Lenny:Okay, very cool [unintelligible 00:30:42]. I did not coach him on that answer in any way, shape, or form, but that was a pretty darn good one, Alfred. Thank you. And sincerely, thank you. We started the competition early on because I wanted to be able to help early-stage companies have that experience, and I think our track record has been pretty good in doing that, so it’s very gratifying to hear that. We may quote you on that in [laugh]—
Alfred:[laugh]. Please do. Please do.
Lenny:Okay. Very cool. Anything that you wanted me to ask or that you wanted to bring up that we have not touched on?
Alfred:Yeah, I guess I haven’t really explained in detail what we do, but I think most people kind of understand it, but maybe I can walk through quickly, like, how the platform works [laugh].
Lenny:Yes, go—here’s your pitch opportunity. Yes, please do explain.
Alfred:Yeah. No, so just the basics. You know, you can co-create a discussion guide with AI, or you can upload your own, like, Word file, and then essentially Listen will create a semi-structured interview based on that discussion guide, and can upload stimuli and those kind of things. And we have a million respondents that you can recruit from both B2B and B2C. And at the back end of this, it will then summarize all of those learnings and give you a slide deck automatically, and also highlight reels, and those things. So, that’s kind of how it works. And we’d love to, if anyone wants to do a demo and compare us to maybe the competition or so, feel free to reach out.

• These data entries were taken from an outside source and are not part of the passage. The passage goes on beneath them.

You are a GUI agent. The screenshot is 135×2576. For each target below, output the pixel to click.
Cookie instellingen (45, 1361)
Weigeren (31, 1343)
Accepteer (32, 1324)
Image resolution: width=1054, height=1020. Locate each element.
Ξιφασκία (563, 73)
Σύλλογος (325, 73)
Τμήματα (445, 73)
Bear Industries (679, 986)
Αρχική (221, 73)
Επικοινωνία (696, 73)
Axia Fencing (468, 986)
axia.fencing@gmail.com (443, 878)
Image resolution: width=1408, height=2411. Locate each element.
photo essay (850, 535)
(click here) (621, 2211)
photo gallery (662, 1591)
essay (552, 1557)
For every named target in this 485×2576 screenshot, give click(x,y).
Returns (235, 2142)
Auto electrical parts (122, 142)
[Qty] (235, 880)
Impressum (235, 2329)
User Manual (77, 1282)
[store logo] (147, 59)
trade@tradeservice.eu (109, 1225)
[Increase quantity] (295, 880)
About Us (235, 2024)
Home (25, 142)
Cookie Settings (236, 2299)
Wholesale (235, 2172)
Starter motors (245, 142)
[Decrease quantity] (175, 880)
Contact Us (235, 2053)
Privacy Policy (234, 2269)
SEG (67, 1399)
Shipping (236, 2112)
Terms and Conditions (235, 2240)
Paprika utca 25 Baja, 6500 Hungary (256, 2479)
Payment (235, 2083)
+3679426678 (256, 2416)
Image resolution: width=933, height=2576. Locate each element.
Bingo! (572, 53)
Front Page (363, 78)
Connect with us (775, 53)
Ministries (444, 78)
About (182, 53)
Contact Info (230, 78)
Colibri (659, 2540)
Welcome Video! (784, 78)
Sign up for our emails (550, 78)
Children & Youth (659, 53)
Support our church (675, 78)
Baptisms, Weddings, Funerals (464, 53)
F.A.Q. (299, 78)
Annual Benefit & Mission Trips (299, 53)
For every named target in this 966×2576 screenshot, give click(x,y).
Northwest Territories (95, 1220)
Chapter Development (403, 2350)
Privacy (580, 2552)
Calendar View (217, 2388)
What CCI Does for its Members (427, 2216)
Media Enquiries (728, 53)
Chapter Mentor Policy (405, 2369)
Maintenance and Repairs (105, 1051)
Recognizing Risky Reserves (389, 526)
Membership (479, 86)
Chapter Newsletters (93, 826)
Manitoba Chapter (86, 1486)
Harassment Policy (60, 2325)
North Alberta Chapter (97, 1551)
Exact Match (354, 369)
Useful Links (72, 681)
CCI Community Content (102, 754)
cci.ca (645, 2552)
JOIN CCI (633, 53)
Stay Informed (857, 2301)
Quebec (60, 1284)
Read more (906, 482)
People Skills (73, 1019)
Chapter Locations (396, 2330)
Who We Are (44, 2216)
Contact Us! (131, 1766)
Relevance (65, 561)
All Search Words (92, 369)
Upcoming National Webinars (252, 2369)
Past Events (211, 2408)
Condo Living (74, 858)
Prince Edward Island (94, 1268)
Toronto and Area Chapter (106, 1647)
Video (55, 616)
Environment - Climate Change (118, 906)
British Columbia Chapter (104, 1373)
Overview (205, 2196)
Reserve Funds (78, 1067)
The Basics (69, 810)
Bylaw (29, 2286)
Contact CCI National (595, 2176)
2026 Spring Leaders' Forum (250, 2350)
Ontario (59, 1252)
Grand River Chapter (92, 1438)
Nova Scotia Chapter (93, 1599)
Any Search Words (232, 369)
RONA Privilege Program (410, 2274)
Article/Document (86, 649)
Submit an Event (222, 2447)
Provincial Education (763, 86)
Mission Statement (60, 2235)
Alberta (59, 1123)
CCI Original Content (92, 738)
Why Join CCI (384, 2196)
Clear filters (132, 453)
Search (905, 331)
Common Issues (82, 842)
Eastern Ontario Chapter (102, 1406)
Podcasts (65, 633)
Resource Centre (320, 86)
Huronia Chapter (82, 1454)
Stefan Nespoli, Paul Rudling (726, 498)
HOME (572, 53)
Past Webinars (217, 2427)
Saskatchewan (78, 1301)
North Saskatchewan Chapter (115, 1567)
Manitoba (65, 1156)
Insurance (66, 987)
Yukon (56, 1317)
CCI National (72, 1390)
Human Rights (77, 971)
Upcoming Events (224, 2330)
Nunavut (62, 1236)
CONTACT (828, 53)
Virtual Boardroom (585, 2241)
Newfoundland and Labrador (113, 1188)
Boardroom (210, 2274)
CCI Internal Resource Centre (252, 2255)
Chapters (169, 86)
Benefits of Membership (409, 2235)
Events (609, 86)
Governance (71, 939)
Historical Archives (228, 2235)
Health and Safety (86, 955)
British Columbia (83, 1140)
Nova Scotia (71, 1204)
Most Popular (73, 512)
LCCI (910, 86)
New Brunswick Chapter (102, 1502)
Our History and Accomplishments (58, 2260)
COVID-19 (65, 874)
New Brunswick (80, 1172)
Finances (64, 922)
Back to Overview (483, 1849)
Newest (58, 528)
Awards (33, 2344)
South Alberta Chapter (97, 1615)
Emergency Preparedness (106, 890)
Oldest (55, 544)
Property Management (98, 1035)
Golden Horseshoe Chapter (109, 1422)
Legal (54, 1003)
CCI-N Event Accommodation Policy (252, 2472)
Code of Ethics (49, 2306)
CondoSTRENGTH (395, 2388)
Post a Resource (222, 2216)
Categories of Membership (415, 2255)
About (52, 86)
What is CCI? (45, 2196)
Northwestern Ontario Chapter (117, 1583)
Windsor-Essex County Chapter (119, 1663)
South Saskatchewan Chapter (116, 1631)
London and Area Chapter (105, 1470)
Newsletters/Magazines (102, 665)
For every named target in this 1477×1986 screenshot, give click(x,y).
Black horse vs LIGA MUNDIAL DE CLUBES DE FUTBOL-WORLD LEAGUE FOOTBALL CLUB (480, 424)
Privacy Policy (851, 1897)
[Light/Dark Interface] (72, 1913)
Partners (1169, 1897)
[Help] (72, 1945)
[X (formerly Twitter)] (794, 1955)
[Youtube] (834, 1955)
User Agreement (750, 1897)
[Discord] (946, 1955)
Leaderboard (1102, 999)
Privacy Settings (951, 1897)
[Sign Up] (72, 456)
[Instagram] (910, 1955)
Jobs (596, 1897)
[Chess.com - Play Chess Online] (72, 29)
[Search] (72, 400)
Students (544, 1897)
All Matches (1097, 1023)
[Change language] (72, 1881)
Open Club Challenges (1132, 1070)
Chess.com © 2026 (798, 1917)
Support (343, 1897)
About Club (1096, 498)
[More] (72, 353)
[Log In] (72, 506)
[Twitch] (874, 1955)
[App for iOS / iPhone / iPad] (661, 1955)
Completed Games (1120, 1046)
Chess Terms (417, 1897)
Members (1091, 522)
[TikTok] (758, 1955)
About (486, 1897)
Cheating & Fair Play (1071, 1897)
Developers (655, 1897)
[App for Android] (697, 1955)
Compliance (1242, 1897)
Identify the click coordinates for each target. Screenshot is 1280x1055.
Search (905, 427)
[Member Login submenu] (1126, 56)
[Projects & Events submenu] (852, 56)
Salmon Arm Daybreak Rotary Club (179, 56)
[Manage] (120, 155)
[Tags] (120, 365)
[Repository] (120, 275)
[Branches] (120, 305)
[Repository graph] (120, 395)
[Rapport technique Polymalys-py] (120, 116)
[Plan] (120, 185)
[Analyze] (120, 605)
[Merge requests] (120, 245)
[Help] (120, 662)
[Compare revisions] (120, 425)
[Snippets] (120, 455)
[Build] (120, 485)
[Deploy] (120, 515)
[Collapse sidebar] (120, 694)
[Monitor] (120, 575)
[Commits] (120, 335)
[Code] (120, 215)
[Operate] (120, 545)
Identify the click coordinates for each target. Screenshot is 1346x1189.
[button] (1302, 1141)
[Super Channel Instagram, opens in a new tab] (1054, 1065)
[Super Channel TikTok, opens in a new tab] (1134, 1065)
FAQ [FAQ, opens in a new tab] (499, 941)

Lenny:Very cool. Now, how can people reach you? Where do they find you?
Alfred:Yeah, it’s listenlabs.ai, or alfred@listenlabs.ai or follow me on LinkedIn: Alfred Wahlforss. I have a complicated name from Finland. I’m half Finnish. But yeah, alfred@listenlabs.ai.
Lenny:Okay. This has been really great, Alfred, and best of luck to you. And obviously it’s not about being first; it’s about making the most impact, and it certainly seems like you guys are doing a damn good job of that. So, look forward to you joining the ranks of other companies through the competition that have become industry standards and major players. So, hats off.
Alfred:Thank you so much, Lenny.
Lenny:You’re welcome. All right, that is it for this edition of the Greenbook Podcast. I want to give a big shout-out to our producer, Natalie, to our editor, Big Bad Audio, to our sponsor, and most of all to you, our listeners. We appreciate you so very much in taking the time to spend it with us as we have these really interesting conversations. That’s it for this edition. We’ll be back real soon with another one. Take care. Bye-bye.